[[ DATASET RECORDS open ]]
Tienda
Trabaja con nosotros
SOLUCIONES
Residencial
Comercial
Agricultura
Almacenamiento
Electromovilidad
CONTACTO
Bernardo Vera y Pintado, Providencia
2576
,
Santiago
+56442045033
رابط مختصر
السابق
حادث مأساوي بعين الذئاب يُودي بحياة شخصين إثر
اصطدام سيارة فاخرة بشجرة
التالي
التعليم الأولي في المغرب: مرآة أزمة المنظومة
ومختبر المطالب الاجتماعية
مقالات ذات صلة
[[ DATASET RECORDS closed ]]
[[ DATASET RECORDS open ]]
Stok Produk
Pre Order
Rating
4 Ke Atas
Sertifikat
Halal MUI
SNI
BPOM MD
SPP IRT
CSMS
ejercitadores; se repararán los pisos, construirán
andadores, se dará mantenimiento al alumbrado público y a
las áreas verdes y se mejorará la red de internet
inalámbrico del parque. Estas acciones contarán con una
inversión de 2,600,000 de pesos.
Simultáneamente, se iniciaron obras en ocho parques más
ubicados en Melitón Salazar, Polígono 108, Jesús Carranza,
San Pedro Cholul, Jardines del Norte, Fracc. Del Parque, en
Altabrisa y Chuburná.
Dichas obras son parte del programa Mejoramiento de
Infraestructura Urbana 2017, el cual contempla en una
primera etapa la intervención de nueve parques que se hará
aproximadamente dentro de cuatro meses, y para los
[[ DATASET RECORDS closed ]]
## TASK DIRECTIONS:
Return every line of the listing above where "obras" appears.

## SOLUTION TO THE EXERCISE:
Simultáneamente, se iniciaron obras en ocho parques más
Dichas obras son parte del programa Mejoramiento de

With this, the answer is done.